Die von der WHO veröffentlichten Richtwerte basieren auf wissenschaftlicher Evidenz und verfolgen das Ziel, die Gesundheit der Bevölkerung zu schützen. Politisch vereinbarte Grenz- und Zielwerte sind im Unterschied dazu gesetzlich festgelegte Werte, die (im Fall von Grenzwerten) ab einem bestimmten Zeitpunkt verbindlich einzuhalten sind. In ihre Festlegung fließen neben Überlegungen zur Erreichbarkeit der Einhaltung auch Betrachtungen ein, bei denen der Nutzen von Minderungsmaßnahmen den monetären Kosten (verbunden evtl. auch mit gesellschaftlichen Folgen) gegenübergestellt wird.
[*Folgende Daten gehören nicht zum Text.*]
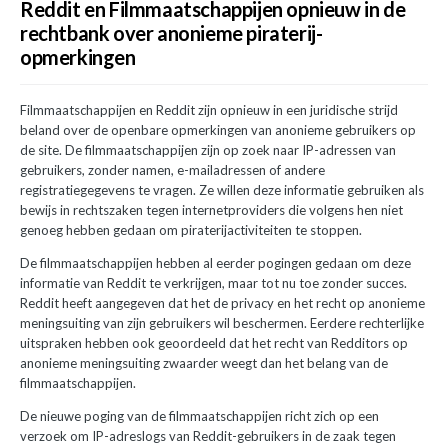
Reddit en Filmmaatschappijen opnieuw in de
rechtbank over anonieme piraterij-
opmerkingen
Filmmaatschappijen en Reddit zijn opnieuw in een juridische strijd
beland over de openbare opmerkingen van anonieme gebruikers op
de site. De filmmaatschappijen zijn op zoek naar IP-adressen van
gebruikers, zonder namen, e-mailadressen of andere
registratiegegevens te vragen. Ze willen deze informatie gebruiken als
bewijs in rechtszaken tegen internetproviders die volgens hen niet
genoeg hebben gedaan om piraterijactiviteiten te stoppen.
De filmmaatschappijen hebben al eerder pogingen gedaan om deze
informatie van Reddit te verkrijgen, maar tot nu toe zonder succes.
Reddit heeft aangegeven dat het de privacy en het recht op anonieme
meningsuiting van zijn gebruikers wil beschermen. Eerdere rechterlijke
uitspraken hebben ook geoordeeld dat het recht van Redditors op
anonieme meningsuiting zwaarder weegt dan het belang van de
filmmaatschappijen.
De nieuwe poging van de filmmaatschappijen richt zich op een
verzoek om IP-adreslogs van Reddit-gebruikers in de zaak tegen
Der Gesetzestext enthält jedoch einen Passus zur regelmäßigen Überprüfung der Grenzwerte basierend auf neuesten wissenschaftlichen Erkenntnissen. Dies bewerten wir als eine wertvolle Ergänzung.
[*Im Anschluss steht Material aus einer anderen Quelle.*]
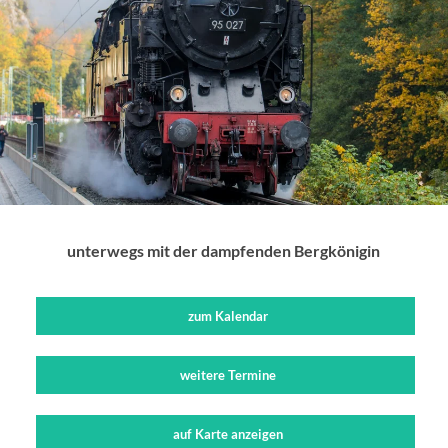
unterwegs mit der dampfenden Bergkönigin
zum Kalendar
weitere Termine
auf Karte anzeigen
Wir erkennen die Schwierigkeiten und die Herausforderungen, die in der EU-weiten Einhaltung der vorgeschlagenen Grenzwerte und der Umsetzung der weiteren Änderungen (wie z. B. eine Erweiterung der Luftreinhalteplanung, verstärkte Nutzung von Modellverfahren und Verwendung eines Luftqualitätsindex zur Kommunikation mit der Öffentlichkeit) liegen. Das UBA weist darauf hin, dass zur Einhaltung der Vorgaben der neuen Richtlinie auch in Deutschland zusätzliche Maßnahmen in der Luftreinhaltung und Luftqualitätsüberwachung erforderlich sein werden, die über die gegenwärtigen technischen und regulativen Anforderungen der bisherigen Gesetzgebung hinausgehen. Aus Sicht des Gesundheitsschutzes ist anzustreben, die Luftschadstoffbelastung noch weiter zu reduzieren, um die WHO-Richtwerte so bald wie möglich einzuhalten.